Cross-eyed and in Motion
A fundamental aspect of my work is what I call a heightened form of cross-eyed vision — the ability not to look perfectly straight in one direction. Being cross-eyed means looking in two directions at once and making comparative assessments to understand whether an artist’s research is meaningful or not. Acting closely and synchronously in the present means dealing with something that has just happened, or that one has helped to make happen, without yet having the interpretative tools in hand.
It is essential to act and judge based on as many examples as possible, to compare, and to learn to trust your own legs. And you must keep those legs constantly in motion — going places, seeing things, comparing, and relating what you’ve seen to what has been and to what might be.


Tensions
For me, being a curator means being aware of how thought is developing, and being able to recognise the forces at play and the tensions that emerge day by day. As with tectonic plates and the shifting of continents — often invisible — artistic research emerges in much the same way. It creates tensions, ripples the Earth’s crust, and brings about deformations and tremors, sometimes beneath the surface.

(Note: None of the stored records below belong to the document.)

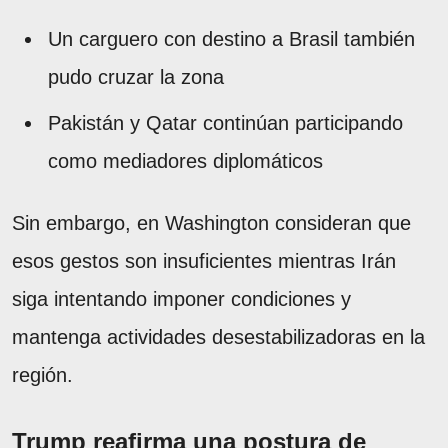
Un carguero con destino a Brasil también
pudo cruzar la zona
Pakistán y Qatar continúan participando
como mediadores diplomáticos
Sin embargo, en Washington consideran que
esos gestos son insuficientes mientras Irán
siga intentando imponer condiciones y
mantenga actividades desestabilizadoras en la
región.
Trump reafirma una postura de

A work is never an isolated entity: it arises within an anthropological and socio-political context. Perceiving frictions and tensions is essential. In my view, a curator cannot deal with art solely as an aesthetic phenomenon — they must be able to grasp the deeper tensions underlying the work.


Cultivating Doubts
Personally, I do not appreciate art that is not ambitious, and that — as so often happens — accepts being merely decorative, pure entertainment. Artists who merely repeat existing approaches bore me and I find them of little significance. Without formal, cultural, or political substance, art is useless because it refuses its greatest potential: to be a tool for doubt, investigation, change, and awareness.
For me, if art does not keep us awake and does not pose questions, it is nothing more than a product, a manufactured item. The profession of curator, like that of the artist, is therefore an intellectual one. Ultimately, being a curator means cultivating and sharing doubts about the world — doubts that reality constantly pushes me to perceive.